The start of June has done nothing, naturally, to stop the breakneck flow of news in the Land of The Gift That Keeps on Giving. So welcome back to my weekly column. You can reach me at idonnis (at) ripr (dot) com, and (please) follow me on Twitter. Let's head in.
1. While a vote Thursday by the state Board of Education vote resolved the contract status of state Education Commissioner Deborah Gist, the larger standoff remains very active. The National Education Association Rhode Island vows a series of passive and active steps to resist the implementation of Gist's agenda, even as Governor Lincoln Chafee applauded the superintendent's contract extension. The consequences of these clashing views will run smack into next year's race for governor.
2. Support from NEARI and other public-employee unions helped put Chafee over the top in 2010, a race he won by a margin of less than three points. During a wide-ranging interview Thursday at RIPR, NEARI executive director Robert Walsh indicated that Providence Mayor Angel Taveras is his union's early favorite among the three Democratic candidates for governor. "For Deborah Gist, if she gets a new contract, the governor will be the primary architect of that," Walsh said ahead of the vote by the Board of Education. "I don't how he will explain that to 13,000 classroom teachers." Walsh says state Treasurer Gina Raimondo "has the highest mountain to climb" among some union members due to her support for the 2011 pension overhaul and increasing the hedge fund allocation in the state pension fund. On the other hand, Walsh says, Taveras "made some early mistakes," and then did a "remarkably unique political thing" by apologizing "and moved forward and seems to be taking a thoughtful and balanced approach to leadership."
3. Raimondo's office wasted little time in responding this week following the official release by AFSCME, Council 94, of the news that it has hired one of her most prominent critics, Edward "Ted" Siedle .... In other Gina news, her pal Cory Booker, the mayor of Newark, is about to announce his US Senate run in New Jersey.
4. Governor Chafee's re-election mantra is that Rhode Island is headed in the right direction. His prime piece of evidence is how the state's unemployment rate continues to tick down.

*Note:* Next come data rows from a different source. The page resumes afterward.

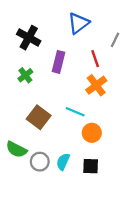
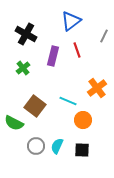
red line: (95, 59) -> (77, 50), moved
orange cross: (96, 85) -> (97, 88), moved
green semicircle: (16, 149) -> (14, 123), moved

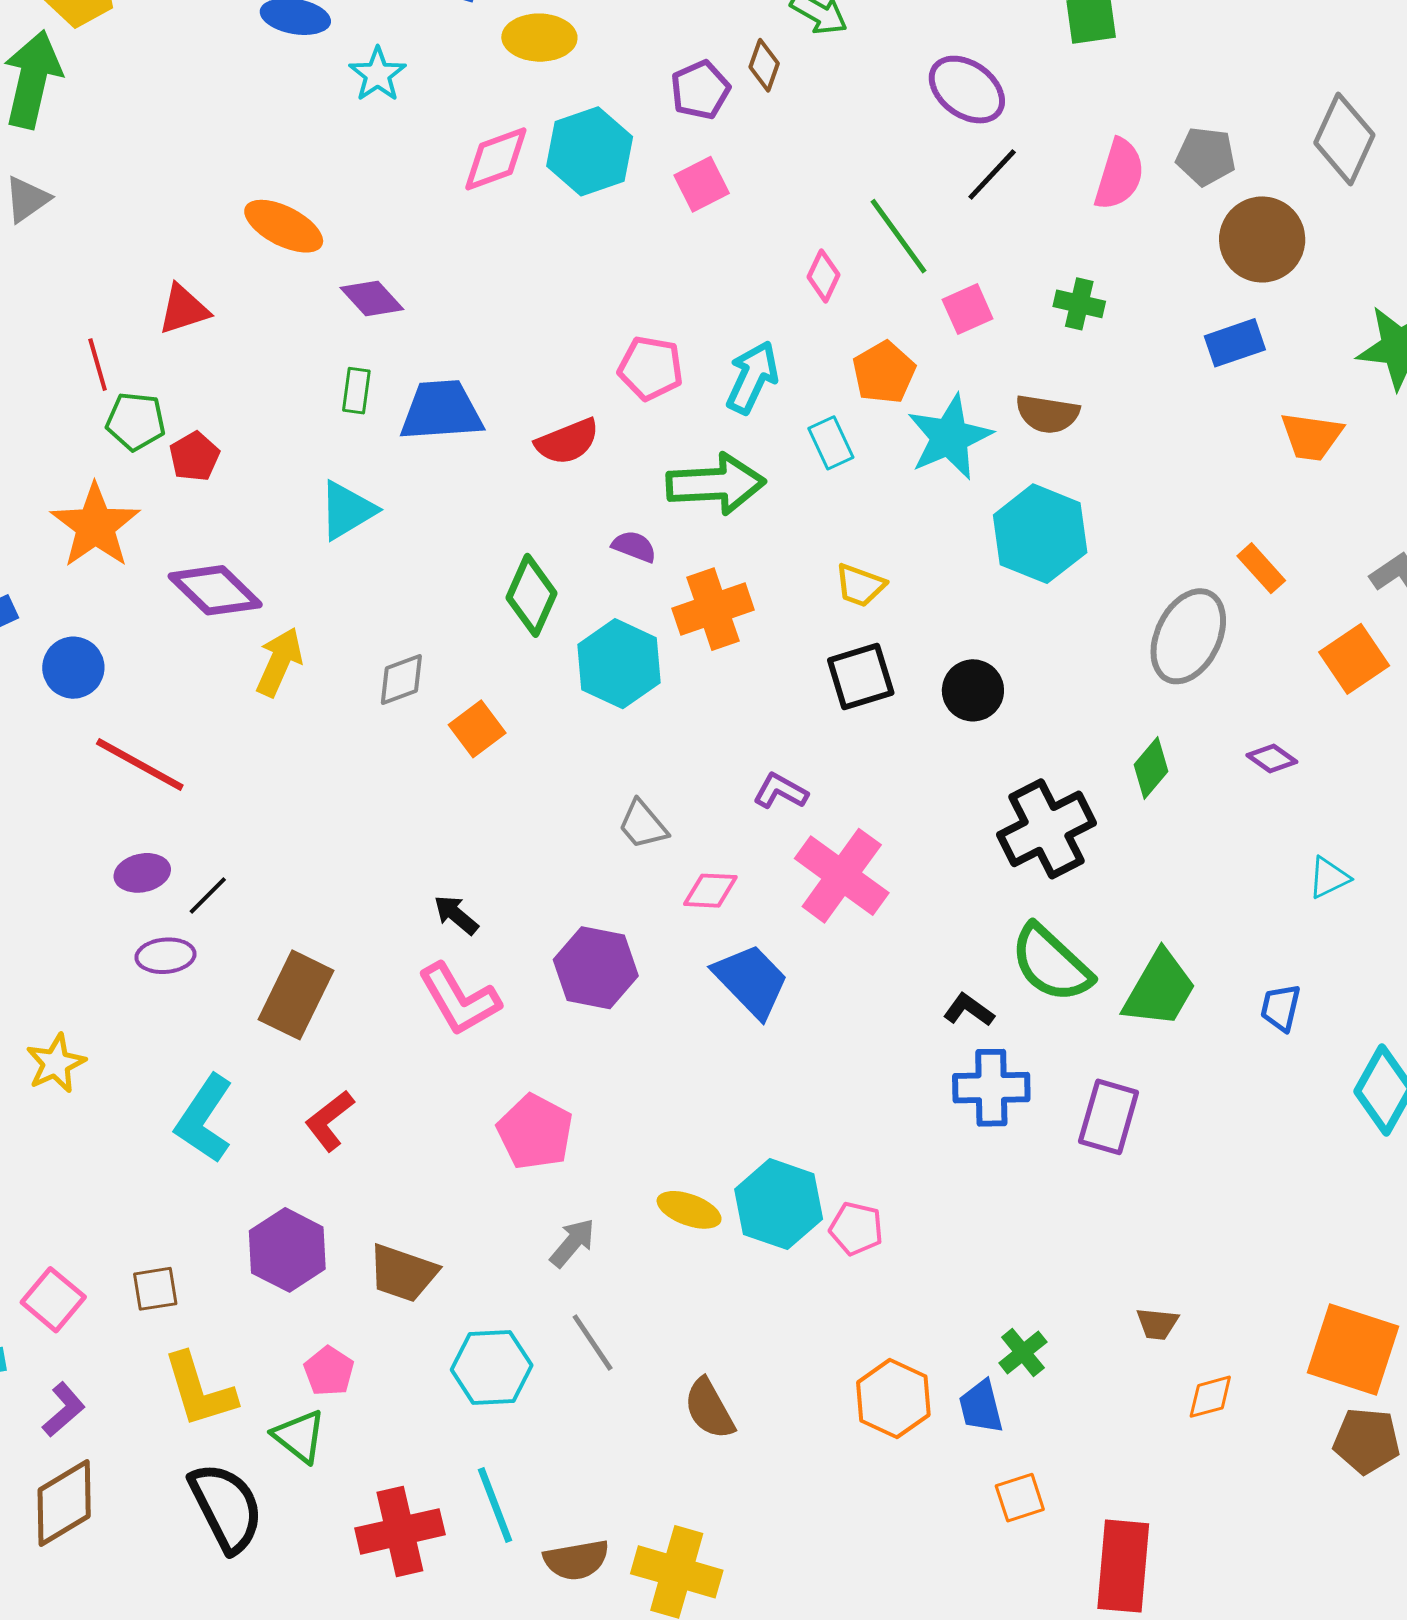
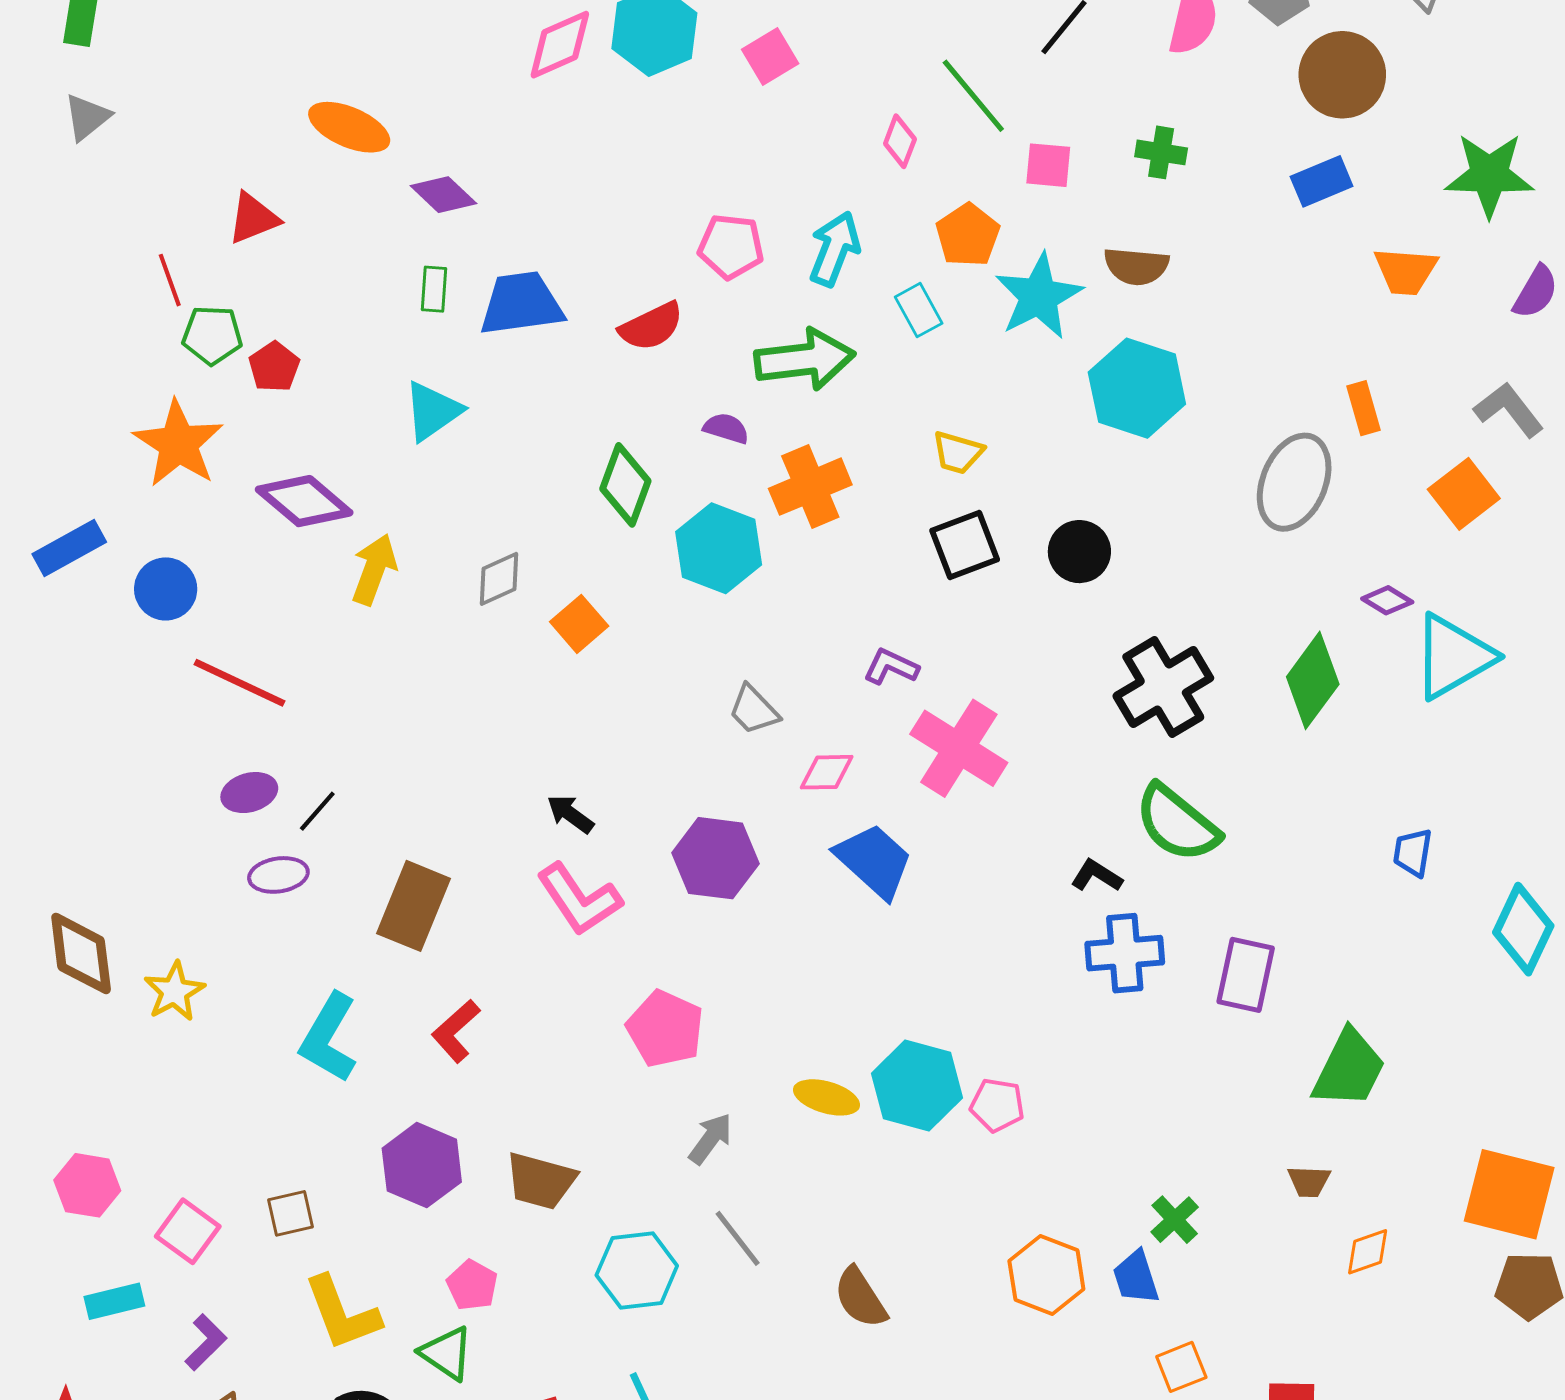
pink square: (968, 309) -> (1048, 165), turned 33
orange rectangle: (1261, 568) -> (1363, 408), turned 30
green diamond: (1151, 768) -> (1313, 680), moved, size x1.5
cyan triangle: (1329, 878) -> (1453, 656), moved, size x2.0
green trapezoid: (1160, 989) -> (1349, 1069), moved

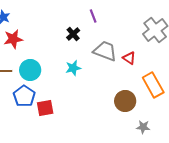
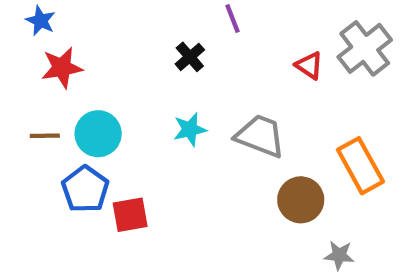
gray trapezoid: (105, 51) -> (260, 136), moved
red triangle: (129, 58) -> (309, 65), moved

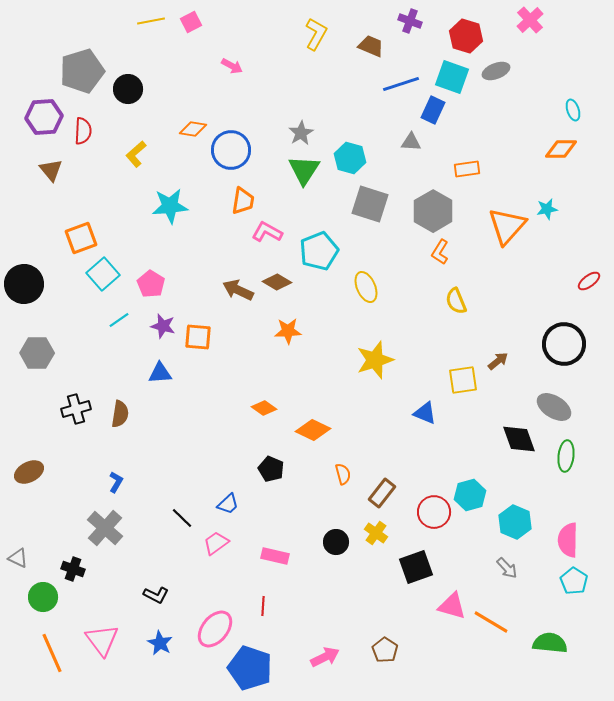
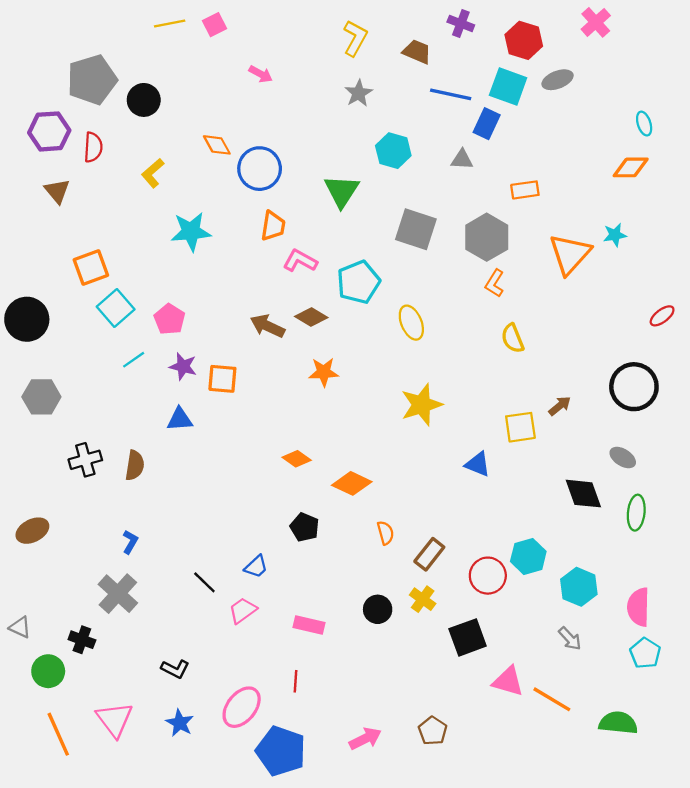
blue line: (401, 84) -> (451, 94), turned 30
orange diamond: (193, 129) -> (217, 145), turned 52
gray star: (301, 133) -> (358, 93), moved
cyan hexagon: (350, 158) -> (393, 151), moved
gray ellipse: (554, 407) -> (623, 458), size x0.7

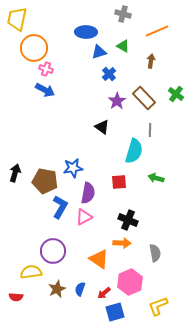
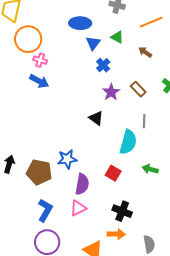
blue triangle: (99, 52) -> (93, 43), turned -35
brown arrow: (151, 61) -> (145, 52), turned -64
brown rectangle: (144, 98) -> (138, 89), size x0.7
red square: (119, 182) -> (113, 173), turned 35
blue L-shape: (60, 207) -> (45, 210), moved

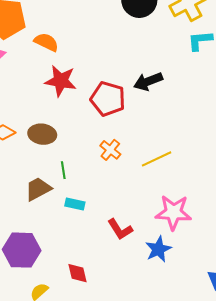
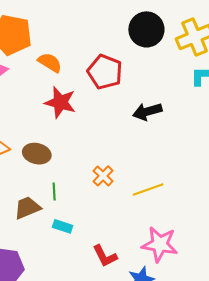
red pentagon: (108, 99) -> (105, 72), moved

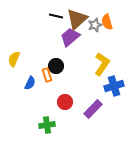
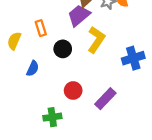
yellow L-shape: (102, 64) -> (96, 40), moved
orange rectangle: (47, 75) -> (41, 28), moved
blue cross: (114, 86) -> (133, 58), moved

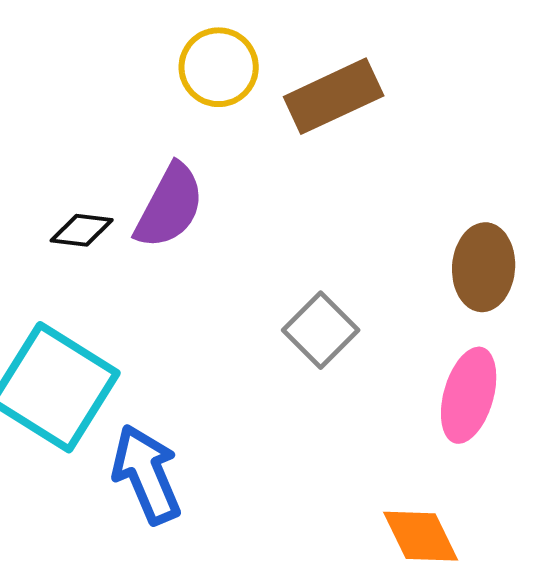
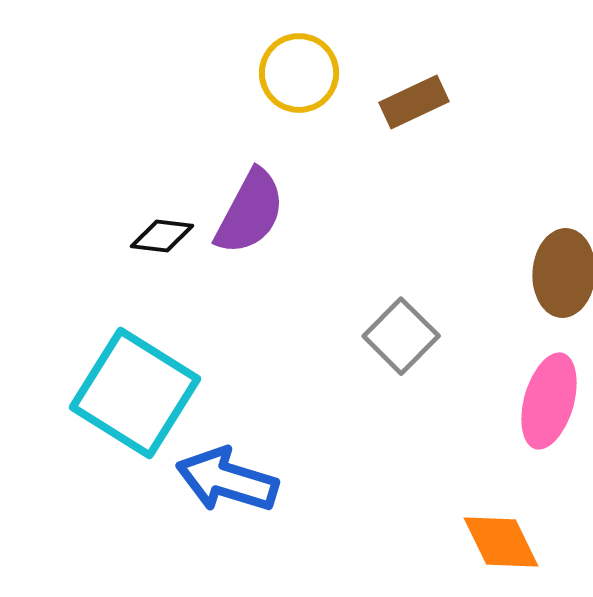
brown rectangle: (334, 96) -> (414, 102), size x0.7
blue arrow: (147, 474) -> (227, 480), turned -50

Yet Rhode Island, unlike Massachusetts, hasn't come close to replacing the jobs it lost during the recession, so the unemployment rate doesn't nearly tell the whole story. I asked Chafee this week about why RI has lagged behind the Bay State in replacing jobs. Here's what he said: "There are different reasons. One of those here in Rhode Island, I think, a lot of people were on the cusp of retirement, but did not want to retire. They're just waiting to make sure they're 401(k)'s were stronger, watching the stock market, and now they're retiring."
5. ICYMI: Bob Walsh's candid assessment of Barack Obama's presidency; the union leader says he has buyer's remorse over backing Obama over Hillary Clinton in 2008.
6. An attack this week by a would-be interview subject on ABC6 reporter Abbey Niezgoda and her cameraman attracted broad sympathy and national attention, from Gawker to the West Coast. The story got such broad play since we live in a video age, and it's not every day you see pit bulls pursuing a reporter at their owner's direction. A freelance reporter (h/t Felice Freyer) had a different perspective, calling the story a triumph of entertainment over news: "In this case, it turned out to be the kind of entertainment we devour in this country. A disheveled black woman attacks a pretty white newswoman with a rock and two dogs. Some people will watch this and have their bigoted assumptions reaffirmed. What I saw affirmed my despair for the business I once loved, and the things I did while under its spell."
7. Victor Capellan, one of the prospective hopefuls to succeed Taveras at City Hall, is stepping up his fundraising. He's got a June 14 event in mid-town Manhattan (a city where he used to work) and a June 25 time at the Roots Cultural Center on Westminster Street.
9. It was a good week for Eric Hyers, who managed David Cicilline's two winning congressional campaigns. Hyers' latest client won a competitive state Senate primary race in New Jersey, and he's now back in New England, helming a run for a candidate, state Senator Karen Spilka of Ashland, seeking to fill the seat of longtime Massachusetts Representative Edward Markey.
10. Three separate visions for reshaping the EDC, and just a few weeks left in the legislative session? Sounds about right (by which I mean unsurprising).
11. If you read one overview on the debate over defaulting on 38 Studios' bonds, make it this one by Ted Nesi.
12. Speaking of issues of default and subsidy, will a request for public dollars be part of a long-sought parking garage by the Garrahy Courthouse?
13. When leaders in the RI Senate praise the collegiality of that chamber, it's hard to not point out the meager presence of Republicans (5) in the Senate. Yet the caucus gained national attention thanks to a story broken by RIPR, and Bloomberg (h/t John Marion) says "super-minorities" can make their impact felt. (Another prominent local example came when a small GOP contingent in the House enabled John Harwood to move up to speaker in 1993.)